INFORMATION PROVIDED:
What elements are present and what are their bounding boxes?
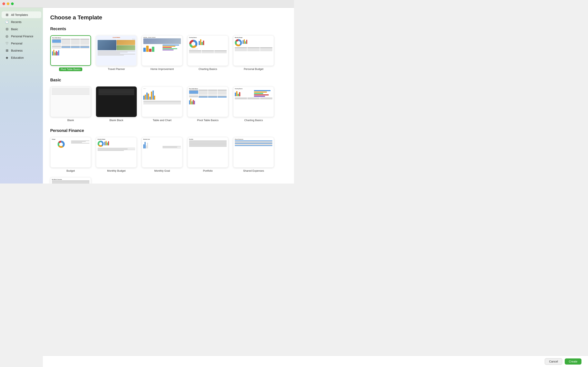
- template-card-portfolio[interactable]: Portfolio Portfolio: [187, 137, 228, 172]
- template-label-charting-basics: Charting Basics: [199, 67, 217, 71]
- personal-finance-grid: Budget: [50, 137, 287, 184]
- template-card-net-worth[interactable]: Net Worth: Overview Net Worth: Overview: [50, 177, 91, 184]
- close-button[interactable]: [2, 2, 5, 5]
- sidebar-label-personal: Personal: [11, 42, 22, 45]
- title-bar: [0, 0, 294, 8]
- sidebar-item-recents[interactable]: 🕐 Recents: [2, 18, 41, 25]
- sidebar-item-business[interactable]: ⊞ Business: [2, 47, 41, 54]
- template-label-blank-black: Blank Black: [109, 119, 123, 122]
- template-label-monthly-budget: Monthly Budget: [107, 169, 126, 172]
- template-thumb-table-and-chart[interactable]: Chart 1: [142, 86, 182, 117]
- table-icon: ⊟: [5, 27, 9, 31]
- template-thumb-monthly-budget[interactable]: Monthly Budget: [96, 137, 137, 167]
- sidebar-item-education[interactable]: ◈ Education: [2, 54, 41, 61]
- template-thumb-blank[interactable]: [50, 86, 91, 117]
- sidebar-label-basic: Basic: [11, 27, 18, 31]
- education-icon: ◈: [5, 56, 9, 59]
- template-thumb-budget[interactable]: Budget: [50, 137, 91, 167]
- template-label-budget: Budget: [66, 169, 75, 172]
- template-label-shared-expenses: Shared Expenses: [243, 169, 264, 172]
- section-title-basic: Basic: [50, 78, 287, 82]
- minimize-button[interactable]: [7, 2, 9, 5]
- template-label-blank: Blank: [67, 119, 74, 122]
- template-thumb-charting-basics[interactable]: Charting Basics ● Blue ● Orange ● Green …: [187, 35, 228, 66]
- basic-grid: Blank: [50, 86, 287, 122]
- template-thumb-portfolio[interactable]: Portfolio: [187, 137, 228, 167]
- template-label-travel-planner: Travel Planner: [108, 67, 125, 71]
- template-thumb-pivot-table-basics-2[interactable]: Pivot Table Basics: [187, 86, 228, 117]
- template-card-home-improvement[interactable]: REMODEL - PROJECT BUDGET: [142, 35, 182, 71]
- template-card-pivot-table-basics-2[interactable]: Pivot Table Basics: [187, 86, 228, 122]
- template-thumb-monthly-goal[interactable]: Monthly Goal: [142, 137, 182, 167]
- sidebar-item-personal-finance[interactable]: ◎ Personal Finance: [2, 33, 41, 40]
- page-title: Choose a Template: [50, 14, 287, 21]
- template-card-charting-basics[interactable]: Charting Basics ● Blue ● Orange ● Green …: [187, 35, 228, 71]
- sidebar: ⊞ All Templates 🕐 Recents ⊟ Basic ◎ Pers…: [0, 8, 43, 184]
- sidebar-label-education: Education: [11, 56, 24, 59]
- section-title-recents: Recents: [50, 26, 287, 31]
- template-card-travel-planner[interactable]: CALIFORNIA Itinerary: [96, 35, 137, 71]
- clock-icon: 🕐: [5, 20, 9, 24]
- sidebar-label-all-templates: All Templates: [11, 13, 28, 17]
- template-card-charting-basics-2[interactable]: Charting Basics: [233, 86, 274, 122]
- template-thumb-personal-budget[interactable]: Monthly Budget: [233, 35, 274, 66]
- template-thumb-home-improvement[interactable]: REMODEL - PROJECT BUDGET: [142, 35, 182, 66]
- template-label-monthly-goal: Monthly Goal: [154, 169, 170, 172]
- template-card-blank-black[interactable]: Blank Black: [96, 86, 137, 122]
- template-card-personal-budget[interactable]: Monthly Budget: [233, 35, 274, 71]
- template-thumb-blank-black[interactable]: [96, 86, 137, 117]
- sidebar-label-personal-finance: Personal Finance: [11, 35, 33, 38]
- template-label-portfolio: Portfolio: [203, 169, 213, 172]
- finance-icon: ◎: [5, 34, 9, 38]
- template-label-pivot-table-basics: Pivot Table Basics: [59, 67, 82, 71]
- section-title-personal-finance: Personal Finance: [50, 128, 287, 133]
- template-label-charting-basics-2: Charting Basics: [244, 119, 263, 122]
- template-label-pivot-table-basics-2: Pivot Table Basics: [197, 119, 218, 122]
- template-card-pivot-table-basics[interactable]: Pivot Table Basics: [50, 35, 91, 71]
- template-thumb-charting-basics-2[interactable]: Charting Basics: [233, 86, 274, 117]
- template-card-budget[interactable]: Budget: [50, 137, 91, 172]
- heart-icon: ♡: [5, 42, 9, 45]
- template-card-shared-expenses[interactable]: Shared Expenses Shared Expenses: [233, 137, 274, 172]
- content-area: Choose a Template Recents Pivot Table Ba…: [43, 8, 294, 184]
- template-thumb-travel-planner[interactable]: CALIFORNIA Itinerary: [96, 35, 137, 66]
- template-thumb-pivot-table-basics[interactable]: Pivot Table Basics: [50, 35, 91, 66]
- template-label-table-and-chart: Table and Chart: [153, 119, 172, 122]
- main-layout: ⊞ All Templates 🕐 Recents ⊟ Basic ◎ Pers…: [0, 8, 294, 184]
- template-label-home-improvement: Home Improvement: [150, 67, 174, 71]
- maximize-button[interactable]: [11, 2, 14, 5]
- template-card-table-and-chart[interactable]: Chart 1: [142, 86, 182, 122]
- business-icon: ⊞: [5, 49, 9, 52]
- template-thumb-shared-expenses[interactable]: Shared Expenses: [233, 137, 274, 167]
- grid-icon: ⊞: [5, 13, 9, 17]
- sidebar-item-personal[interactable]: ♡ Personal: [2, 40, 41, 47]
- recents-grid: Pivot Table Basics: [50, 35, 287, 71]
- template-card-monthly-budget[interactable]: Monthly Budget: [96, 137, 137, 172]
- template-card-blank[interactable]: Blank: [50, 86, 91, 122]
- template-thumb-net-worth[interactable]: Net Worth: Overview: [50, 177, 91, 184]
- sidebar-label-recents: Recents: [11, 20, 21, 24]
- sidebar-label-business: Business: [11, 49, 23, 52]
- template-label-personal-budget: Personal Budget: [244, 67, 263, 71]
- template-card-monthly-goal[interactable]: Monthly Goal: [142, 137, 182, 172]
- sidebar-item-basic[interactable]: ⊟ Basic: [2, 26, 41, 33]
- sidebar-item-all-templates[interactable]: ⊞ All Templates: [2, 11, 41, 18]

TASK TO CARRY OUT:
Output the whole listing again, exactly, without its pictures.

EXPECTED ANSWER:
What elements are present and what are their bounding boxes?
- template-card-portfolio[interactable]: Portfolio Portfolio: [187, 137, 228, 172]
- template-label-charting-basics: Charting Basics: [199, 67, 217, 71]
- personal-finance-grid: Budget: [50, 137, 287, 184]
- template-card-net-worth[interactable]: Net Worth: Overview Net Worth: Overview: [50, 177, 91, 184]
- close-button[interactable]: [2, 2, 5, 5]
- sidebar-label-personal: Personal: [11, 42, 22, 45]
- title-bar: [0, 0, 294, 8]
- sidebar-item-recents[interactable]: 🕐 Recents: [2, 18, 41, 25]
- sidebar-item-business[interactable]: ⊞ Business: [2, 47, 41, 54]
- template-label-blank-black: Blank Black: [109, 119, 123, 122]
- template-label-monthly-budget: Monthly Budget: [107, 169, 126, 172]
- template-thumb-table-and-chart[interactable]: Chart 1: [142, 86, 182, 117]
- table-icon: ⊟: [5, 27, 9, 31]
- template-thumb-monthly-budget[interactable]: Monthly Budget: [96, 137, 137, 167]
- sidebar-item-education[interactable]: ◈ Education: [2, 54, 41, 61]
- template-thumb-blank[interactable]: [50, 86, 91, 117]
- sidebar-label-basic: Basic: [11, 27, 18, 31]
- education-icon: ◈: [5, 56, 9, 59]
- template-thumb-budget[interactable]: Budget: [50, 137, 91, 167]
- template-label-budget: Budget: [66, 169, 75, 172]
- template-label-shared-expenses: Shared Expenses: [243, 169, 264, 172]
- section-title-basic: Basic: [50, 78, 287, 82]
- minimize-button[interactable]: [7, 2, 9, 5]
- template-label-blank: Blank: [67, 119, 74, 122]
- template-thumb-charting-basics[interactable]: Charting Basics ● Blue ● Orange ● Green …: [187, 35, 228, 66]
- basic-grid: Blank: [50, 86, 287, 122]
- template-thumb-portfolio[interactable]: Portfolio: [187, 137, 228, 167]
- template-label-travel-planner: Travel Planner: [108, 67, 125, 71]
- template-thumb-pivot-table-basics-2[interactable]: Pivot Table Basics: [187, 86, 228, 117]
- template-card-home-improvement[interactable]: REMODEL - PROJECT BUDGET: [142, 35, 182, 71]
- template-card-pivot-table-basics-2[interactable]: Pivot Table Basics: [187, 86, 228, 122]
- template-thumb-monthly-goal[interactable]: Monthly Goal: [142, 137, 182, 167]
- sidebar-item-personal-finance[interactable]: ◎ Personal Finance: [2, 33, 41, 40]
- page-title: Choose a Template: [50, 14, 287, 21]
- template-card-charting-basics[interactable]: Charting Basics ● Blue ● Orange ● Green …: [187, 35, 228, 71]
- sidebar: ⊞ All Templates 🕐 Recents ⊟ Basic ◎ Pers…: [0, 8, 43, 184]
- sidebar-label-education: Education: [11, 56, 24, 59]
- section-title-recents: Recents: [50, 26, 287, 31]
- template-card-travel-planner[interactable]: CALIFORNIA Itinerary: [96, 35, 137, 71]
- clock-icon: 🕐: [5, 20, 9, 24]
- sidebar-label-all-templates: All Templates: [11, 13, 28, 17]
- template-card-charting-basics-2[interactable]: Charting Basics: [233, 86, 274, 122]
- template-thumb-personal-budget[interactable]: Monthly Budget: [233, 35, 274, 66]
- template-thumb-home-improvement[interactable]: REMODEL - PROJECT BUDGET: [142, 35, 182, 66]
- template-label-monthly-goal: Monthly Goal: [154, 169, 170, 172]
- template-card-blank-black[interactable]: Blank Black: [96, 86, 137, 122]
- template-card-personal-budget[interactable]: Monthly Budget: [233, 35, 274, 71]
- template-thumb-blank-black[interactable]: [96, 86, 137, 117]
- sidebar-label-personal-finance: Personal Finance: [11, 35, 33, 38]
- template-label-portfolio: Portfolio: [203, 169, 213, 172]
- finance-icon: ◎: [5, 34, 9, 38]
- template-label-pivot-table-basics: Pivot Table Basics: [59, 67, 82, 71]
- section-title-personal-finance: Personal Finance: [50, 128, 287, 133]
- template-label-charting-basics-2: Charting Basics: [244, 119, 263, 122]
- template-label-pivot-table-basics-2: Pivot Table Basics: [197, 119, 218, 122]
- template-card-pivot-table-basics[interactable]: Pivot Table Basics: [50, 35, 91, 71]
- template-thumb-charting-basics-2[interactable]: Charting Basics: [233, 86, 274, 117]
- template-card-budget[interactable]: Budget: [50, 137, 91, 172]
- heart-icon: ♡: [5, 42, 9, 45]
- template-card-shared-expenses[interactable]: Shared Expenses Shared Expenses: [233, 137, 274, 172]
- content-area: Choose a Template Recents Pivot Table Ba…: [43, 8, 294, 184]
- template-thumb-travel-planner[interactable]: CALIFORNIA Itinerary: [96, 35, 137, 66]
- template-thumb-pivot-table-basics[interactable]: Pivot Table Basics: [50, 35, 91, 66]
- template-label-table-and-chart: Table and Chart: [153, 119, 172, 122]
- main-layout: ⊞ All Templates 🕐 Recents ⊟ Basic ◎ Pers…: [0, 8, 294, 184]
- template-label-home-improvement: Home Improvement: [150, 67, 174, 71]
- maximize-button[interactable]: [11, 2, 14, 5]
- template-card-table-and-chart[interactable]: Chart 1: [142, 86, 182, 122]
- business-icon: ⊞: [5, 49, 9, 52]
- template-thumb-shared-expenses[interactable]: Shared Expenses: [233, 137, 274, 167]
- grid-icon: ⊞: [5, 13, 9, 17]
- sidebar-item-personal[interactable]: ♡ Personal: [2, 40, 41, 47]
- recents-grid: Pivot Table Basics: [50, 35, 287, 71]
- template-card-monthly-budget[interactable]: Monthly Budget: [96, 137, 137, 172]
- template-card-blank[interactable]: Blank: [50, 86, 91, 122]
- template-thumb-net-worth[interactable]: Net Worth: Overview: [50, 177, 91, 184]
- sidebar-label-recents: Recents: [11, 20, 21, 24]
- sidebar-label-business: Business: [11, 49, 23, 52]
- template-label-personal-budget: Personal Budget: [244, 67, 263, 71]
- template-card-monthly-goal[interactable]: Monthly Goal: [142, 137, 182, 172]
- sidebar-item-basic[interactable]: ⊟ Basic: [2, 26, 41, 33]
- sidebar-item-all-templates[interactable]: ⊞ All Templates: [2, 11, 41, 18]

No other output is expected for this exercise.